Dataset entries:
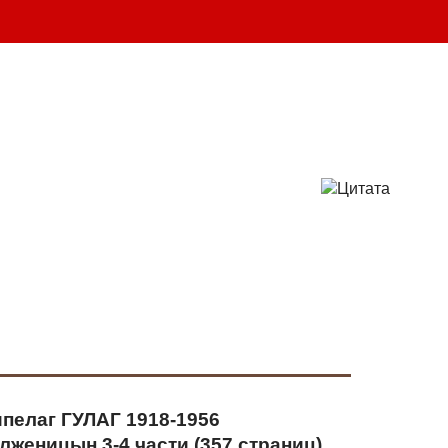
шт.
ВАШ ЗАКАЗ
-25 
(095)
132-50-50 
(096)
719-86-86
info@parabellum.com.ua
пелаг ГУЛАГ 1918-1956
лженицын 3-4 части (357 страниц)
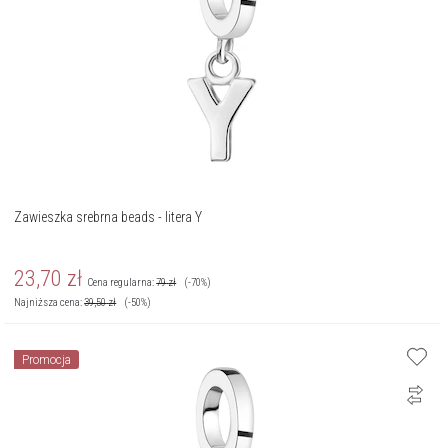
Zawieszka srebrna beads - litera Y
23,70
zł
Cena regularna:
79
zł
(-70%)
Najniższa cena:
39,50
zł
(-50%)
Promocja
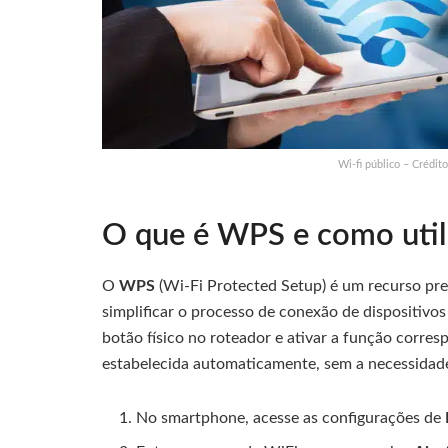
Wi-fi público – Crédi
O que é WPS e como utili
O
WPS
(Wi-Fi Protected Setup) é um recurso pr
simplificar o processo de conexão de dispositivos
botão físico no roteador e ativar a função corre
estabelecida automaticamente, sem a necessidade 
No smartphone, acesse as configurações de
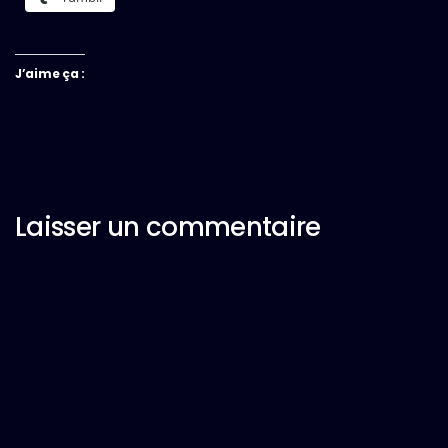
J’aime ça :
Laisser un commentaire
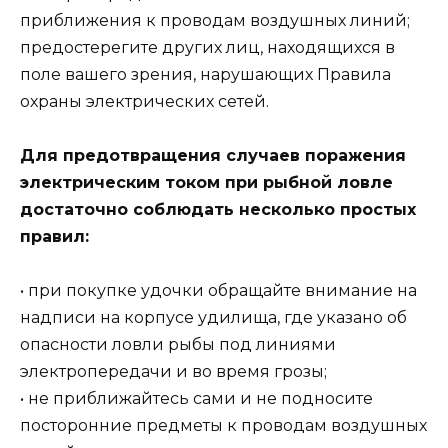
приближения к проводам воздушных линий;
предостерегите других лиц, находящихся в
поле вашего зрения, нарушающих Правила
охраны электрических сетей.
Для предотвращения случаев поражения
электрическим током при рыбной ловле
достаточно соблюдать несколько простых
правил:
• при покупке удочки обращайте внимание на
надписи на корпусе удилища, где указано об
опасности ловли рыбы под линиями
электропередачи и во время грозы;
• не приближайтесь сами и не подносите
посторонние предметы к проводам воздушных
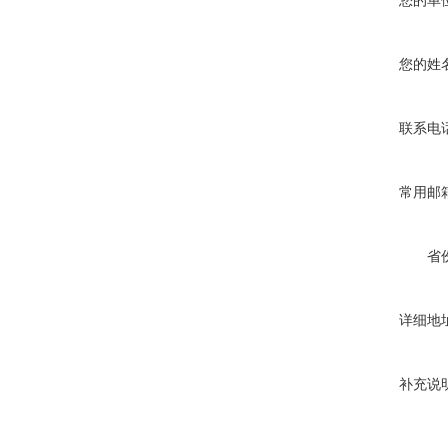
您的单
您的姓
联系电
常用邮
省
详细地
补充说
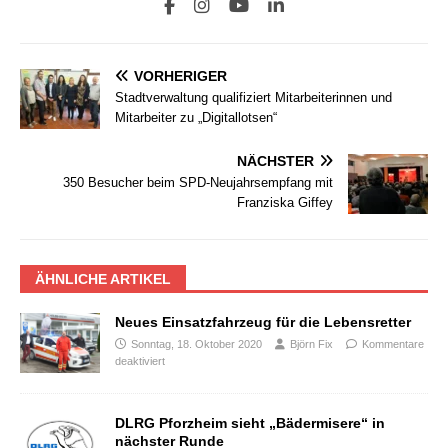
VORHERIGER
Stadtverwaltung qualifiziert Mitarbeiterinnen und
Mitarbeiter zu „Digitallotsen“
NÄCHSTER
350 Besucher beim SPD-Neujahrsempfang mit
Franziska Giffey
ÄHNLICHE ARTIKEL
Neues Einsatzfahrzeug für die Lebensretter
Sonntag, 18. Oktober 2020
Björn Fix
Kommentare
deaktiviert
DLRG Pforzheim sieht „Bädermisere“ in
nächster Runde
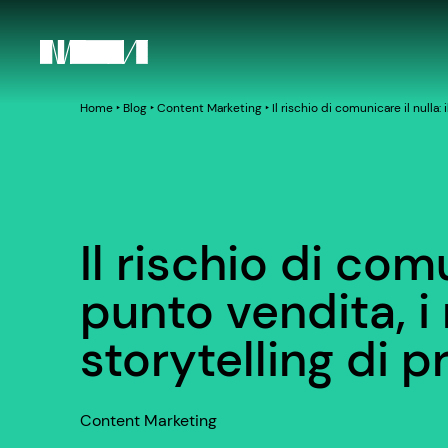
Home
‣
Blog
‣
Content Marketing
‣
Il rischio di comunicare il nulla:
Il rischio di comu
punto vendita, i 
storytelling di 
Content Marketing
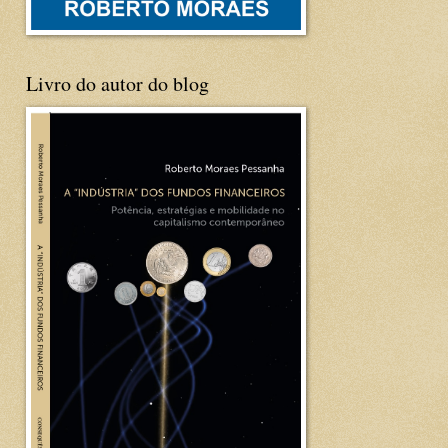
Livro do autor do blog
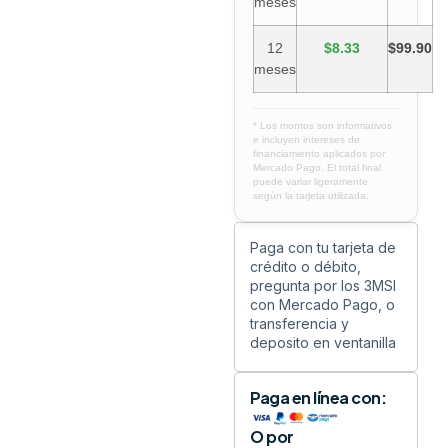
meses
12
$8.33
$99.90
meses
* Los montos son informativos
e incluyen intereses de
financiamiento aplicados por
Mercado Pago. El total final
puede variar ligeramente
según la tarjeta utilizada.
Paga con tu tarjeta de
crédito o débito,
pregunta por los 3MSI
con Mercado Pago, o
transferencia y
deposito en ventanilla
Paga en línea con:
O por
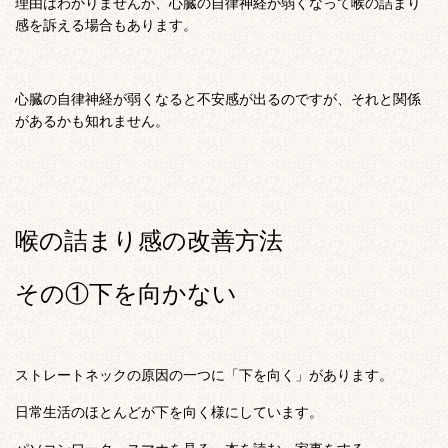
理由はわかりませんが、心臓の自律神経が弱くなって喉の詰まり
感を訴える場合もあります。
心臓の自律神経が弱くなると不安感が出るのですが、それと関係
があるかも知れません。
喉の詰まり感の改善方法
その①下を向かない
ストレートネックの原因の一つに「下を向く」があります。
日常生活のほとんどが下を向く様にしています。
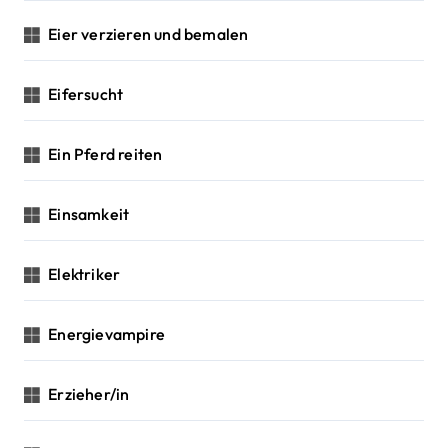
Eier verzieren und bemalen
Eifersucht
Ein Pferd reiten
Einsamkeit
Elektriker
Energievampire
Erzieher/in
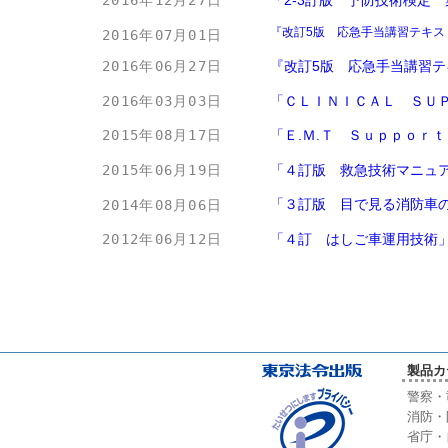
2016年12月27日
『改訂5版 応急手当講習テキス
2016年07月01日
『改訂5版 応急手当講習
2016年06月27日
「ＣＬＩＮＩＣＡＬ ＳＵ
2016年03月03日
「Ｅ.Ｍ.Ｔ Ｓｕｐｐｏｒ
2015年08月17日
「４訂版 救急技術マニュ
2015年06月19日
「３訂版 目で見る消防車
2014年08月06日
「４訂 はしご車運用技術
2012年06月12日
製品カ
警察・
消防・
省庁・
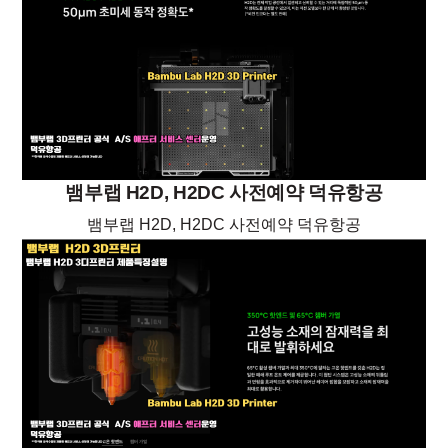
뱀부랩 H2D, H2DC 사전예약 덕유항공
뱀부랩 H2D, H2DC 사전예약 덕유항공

Instructions to follow: Please work out how many lines in the data include "Pago"; write that number only.

Written reply: 2